In this manuscript a broad series of composites are screened with 7 different CEs, 4 LEs (modelling SPEs) and salt concentration varied over 3 orders of magnitude. A LE is used instead of a SPE so that artefacts due to reactivity between the CE and SPE/LE, which would artificially increase the conductivity of the composite, can be eliminated (once the conductivity of the composite has been measured the LE and CE powder can be separated and the conductivity of the LE re-measured).
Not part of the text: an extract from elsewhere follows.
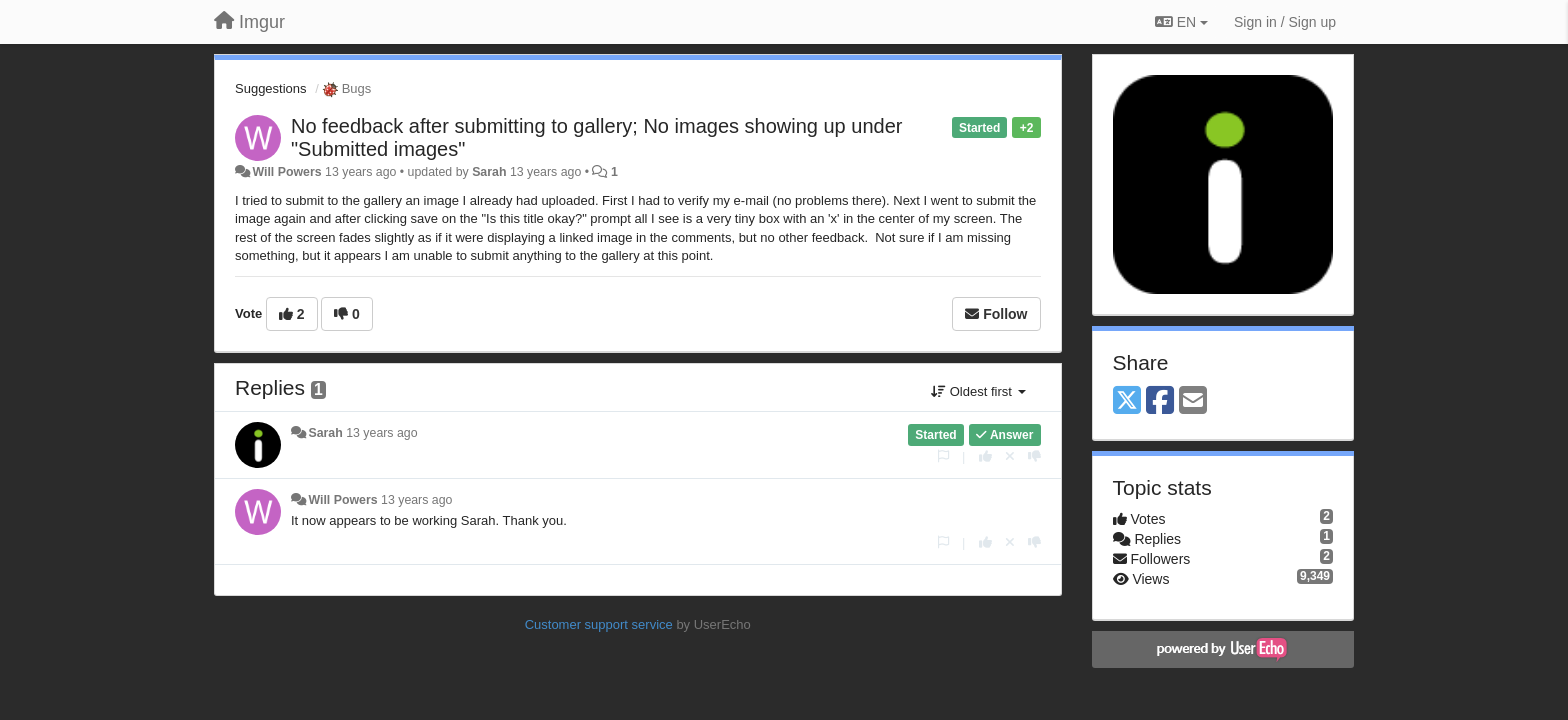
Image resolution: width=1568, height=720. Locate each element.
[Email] (1193, 401)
Here we demonstrate that while CEs such as LATP, LAGP, LLZO, and LLTO typically have a bulk (grain) ionic conductivity of 10-3 to 10-4 S.cm-1 in the form of a dense pellet, their conductivity when dispersed in a LE is determined by their microstructure (see Scheme 1). Porous/agglomerated CE particles behave as insulating. This can be rationalised by considering that in an agglomerate, the point contacts between grains render the structure highly resistive. Conversely the effective conductivity of a dense particle in suspension remains the same as that of a dense pellet. In practical terms, the addition of dense particles increases the conductivity of the composite when the conductivity of the CE is higher than that of the SPE/LE (normally the case for CE/SPE couples), whereas the addition of porous particles always decreases the conductivity (see Scheme 1).
All of the experimental data herein can be modelled with an effective medium theory, with excellent correlation, enabling predictions for any composite having knowledge of i) microstructure and ii) the conductivity of each component in the composite. Predictions using the Effective Medium Theory suggest that gains in conductivity can be obtained using dense ceramic particles when the particle has a higher conductivity than the LE/SPE, however the continuous phase (LE/SPE) dominates the conductivity properties. The gains in conductivity are of the order of a factor of two at 20 vol% CE rising to a factor of 8 at 70 vol% CE compared to the neat polymer, in the case of a CE that is infinitely more conducting than the LE/SPE. Thus a continuous phase (LE/SPE) with a good conductivity is necessary to make an effective composite electrolyte.
Interestingly out of all the commercial CE powders on the market, only one supplier of dense CE particles was found. The results presented within this work have clear implications for both CE suppliers and for those working in the domain of composite electrolytes, as it is likely that most groups will be using aggregated CE powders that behave no better than insulating ceramics in terms of their conductivity properties.
Within this manuscript, some of the rules that govern the conductivity of composite electrolytes are uncovered. The results presented should guide researchers and suppliers towards superior composite electrolytes.